Diz-se que o nosso verdadeiro eu é uma mistura do que nós pensamos de nós mesmos, do que os outros pensam de nós e do que nós pensamos que os outros pensam de nós. Eu prefiro as coisas ditas de outra forma. Que a verdade sobre o que nós somos está escondida por detrás de histórias: daquelas que nós contamos sobre nós mesmos; as histórias que os outros contam de nós; e, quem sabe, as histórias que construímos para satisfazer as outras histórias que contam sobre nós. Não possuímos uma memória infalível e nem sempre contamos a verdade. Os outros não conhecem cada pormenor da nossa experiência. Na lenta construção dessa "mentira" vai sendo contada uma História que acaba por solidificar-se na nossa vida passada e no nosso destino. Os gregos chamavam-lhe tragédia. Essa palavra acabou por evoluir para vários significados mas que sumarizam a existência de um caminho que parece traçado deste que nascemos.
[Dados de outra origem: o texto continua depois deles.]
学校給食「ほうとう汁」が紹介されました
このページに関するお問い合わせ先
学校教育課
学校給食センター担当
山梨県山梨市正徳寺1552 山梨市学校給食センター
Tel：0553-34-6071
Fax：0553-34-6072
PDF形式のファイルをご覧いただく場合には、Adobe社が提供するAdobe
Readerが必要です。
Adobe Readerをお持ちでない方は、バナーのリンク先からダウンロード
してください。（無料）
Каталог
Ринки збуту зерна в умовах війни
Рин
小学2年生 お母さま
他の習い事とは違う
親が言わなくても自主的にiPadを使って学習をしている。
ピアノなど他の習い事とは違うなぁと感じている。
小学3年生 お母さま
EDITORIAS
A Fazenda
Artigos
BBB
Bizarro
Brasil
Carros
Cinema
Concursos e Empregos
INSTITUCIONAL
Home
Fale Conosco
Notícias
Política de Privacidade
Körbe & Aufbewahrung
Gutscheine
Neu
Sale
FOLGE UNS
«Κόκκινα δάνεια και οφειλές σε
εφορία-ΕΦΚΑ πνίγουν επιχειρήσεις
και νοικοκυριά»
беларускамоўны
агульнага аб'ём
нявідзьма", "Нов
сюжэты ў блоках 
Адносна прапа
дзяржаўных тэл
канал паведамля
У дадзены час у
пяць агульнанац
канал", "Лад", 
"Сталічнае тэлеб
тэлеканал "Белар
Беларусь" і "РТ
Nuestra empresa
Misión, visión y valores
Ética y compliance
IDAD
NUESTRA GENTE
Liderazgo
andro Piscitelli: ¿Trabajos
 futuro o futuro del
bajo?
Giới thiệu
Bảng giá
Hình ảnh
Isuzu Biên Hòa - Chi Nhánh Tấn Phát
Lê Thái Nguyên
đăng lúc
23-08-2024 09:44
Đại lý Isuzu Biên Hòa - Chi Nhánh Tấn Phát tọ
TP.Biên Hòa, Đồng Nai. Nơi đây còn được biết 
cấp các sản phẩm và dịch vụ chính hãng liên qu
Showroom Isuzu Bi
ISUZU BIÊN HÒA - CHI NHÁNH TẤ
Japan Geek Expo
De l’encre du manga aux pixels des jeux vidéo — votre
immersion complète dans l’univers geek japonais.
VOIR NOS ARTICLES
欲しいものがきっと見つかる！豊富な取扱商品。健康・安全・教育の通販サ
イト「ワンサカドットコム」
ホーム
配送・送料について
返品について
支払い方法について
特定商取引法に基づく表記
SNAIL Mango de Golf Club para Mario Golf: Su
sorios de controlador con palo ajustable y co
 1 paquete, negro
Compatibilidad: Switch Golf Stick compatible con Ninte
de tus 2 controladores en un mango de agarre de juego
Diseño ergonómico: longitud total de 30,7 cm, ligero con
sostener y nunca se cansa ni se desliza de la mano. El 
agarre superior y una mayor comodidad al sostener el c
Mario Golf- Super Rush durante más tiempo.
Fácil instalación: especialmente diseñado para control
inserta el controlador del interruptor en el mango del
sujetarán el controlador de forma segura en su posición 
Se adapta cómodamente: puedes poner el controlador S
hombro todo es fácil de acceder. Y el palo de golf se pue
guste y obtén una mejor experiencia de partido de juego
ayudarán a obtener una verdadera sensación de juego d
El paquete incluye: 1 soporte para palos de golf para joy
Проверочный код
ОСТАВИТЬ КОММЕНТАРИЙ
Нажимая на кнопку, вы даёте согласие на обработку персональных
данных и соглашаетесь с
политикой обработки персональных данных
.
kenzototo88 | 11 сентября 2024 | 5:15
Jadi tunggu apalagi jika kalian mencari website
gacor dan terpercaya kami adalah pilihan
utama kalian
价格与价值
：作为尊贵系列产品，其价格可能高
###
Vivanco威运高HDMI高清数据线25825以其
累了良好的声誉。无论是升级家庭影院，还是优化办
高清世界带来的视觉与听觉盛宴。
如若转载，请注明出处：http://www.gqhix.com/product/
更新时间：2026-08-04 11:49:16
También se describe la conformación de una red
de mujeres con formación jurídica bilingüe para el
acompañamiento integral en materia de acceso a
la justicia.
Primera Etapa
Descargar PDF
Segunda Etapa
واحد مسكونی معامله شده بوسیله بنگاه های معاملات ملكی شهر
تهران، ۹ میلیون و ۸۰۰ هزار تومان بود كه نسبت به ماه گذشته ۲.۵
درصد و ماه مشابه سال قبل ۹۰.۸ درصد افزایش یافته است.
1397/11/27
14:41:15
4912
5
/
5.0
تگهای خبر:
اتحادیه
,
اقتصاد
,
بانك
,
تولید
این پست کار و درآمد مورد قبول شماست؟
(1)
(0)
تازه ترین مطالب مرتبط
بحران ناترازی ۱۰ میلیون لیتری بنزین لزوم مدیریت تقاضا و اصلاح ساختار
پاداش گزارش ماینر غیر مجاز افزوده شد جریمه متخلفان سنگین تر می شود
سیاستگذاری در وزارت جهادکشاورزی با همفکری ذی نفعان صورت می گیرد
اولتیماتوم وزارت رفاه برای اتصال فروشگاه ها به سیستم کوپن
Os três actos de The Fade Out, continuação da já longa colaboração entre o escritor Ed Brubaker e o desenhador Sean Philips (juntos fizeram Seeker, Criminal, Fatale, et al), falam de histórias e de como elas acabam por tomar controlo da realidade, acabam por transformar-se na verdade. Sabemos que isso não é novidade, que a História é contada pelos vencedores, que por mais que queiramos perceber o que realmente ocorreu nada nunca será claro. O que é maravilhoso neste The Fade Out é a forma como Brubaker e Philips (perdoem-me o trocadilho) contam a história. Retrocedem no tempo, para uma época talhada à sua sensibilidade, os anos 40, os anos do noir, e deslocam-se no espaço para a industria do Cinema de Hollywood, para a sua Era de Ouro, a de Bogart, a de Bacall, a de Gable. Os protagonistas são dois homens, ambos escritores, uma actriz assassinada, uma outra actriz bem viva e um conjunto de figuras e personagens da industria que tentam construir uma mentira que ofusque a verdadeira face de uma arte que, na realidade, não existe. Quer dizer, o produto final, o filme, ele existe e é perene, mas para que se forme no ecrã é necessário construir toda uma tapeçaria de imagens e histórias falsas para que a ilusão, a magia e a eternidade do Cinema construam-se. Mentiras sobre mentiras sobre mentiras. Ou melhor, a verdade que fica.
Brubaker e Philips constroem um labirinto, este não em Creta mas em Hollywood, onde o Minotauro dificilmente é descoberto e onde o fio de Ariadne seria a verdade mas não existe. Uma das melhores colaborações entre ambos, mesmo depois de tantas e tão boas. Uma história sobre histórias, de como um país, uma civilização, ergue a infraestrutura da sua História numa cama de histórias que nada correspondem à verdade. Um belíssimo livro em três actos.